**WORK TO COMPLETE**
Write out each line below precisely, passing over the pictures.

**STUDY MATERIAL**
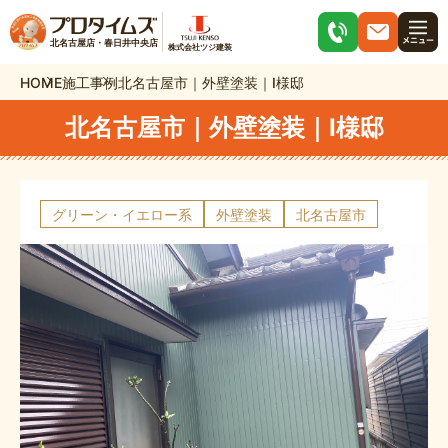
北名古屋店・春日井中央店
株式会社ツジ建装
HOME
施工事例
北名古屋市｜外壁塗装｜I様邸
北名古屋市｜外壁塗装｜I様邸
グリーン・イエロー系
外壁塗装
北名古屋市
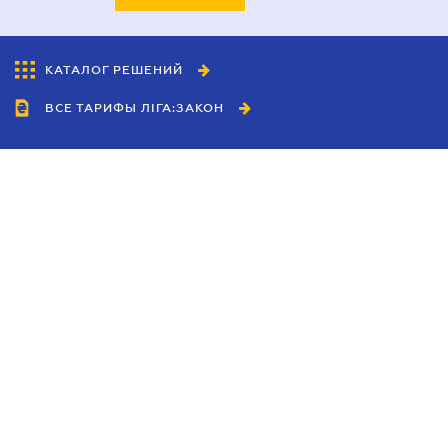
КАТАЛОГ РЕШЕНИЙ
ВСЕ ТАРИФЫ ЛІГА:ЗАКОН
Сотрудничество
Агенты
Дилеры
Политика
конфиденциальности
Условия использования
сайта
Реклама
Блог
Новости компании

**RESPONSE TO THIS TASK**
北名古屋店・春日井中央店
株式会社ツジ建装
HOME
施工事例
北名古屋市｜外壁塗装｜I様邸
北名古屋市｜外壁塗装｜I様邸
グリーン・イエロー系
外壁塗装
北名古屋市
КАТАЛОГ РЕШЕНИЙ
ВСЕ ТАРИФЫ ЛІГА:ЗАКОН
Сотрудничество
Агенты
Дилеры
Политика
конфиденциальности
Условия использования
сайта
Реклама
Блог
Новости компании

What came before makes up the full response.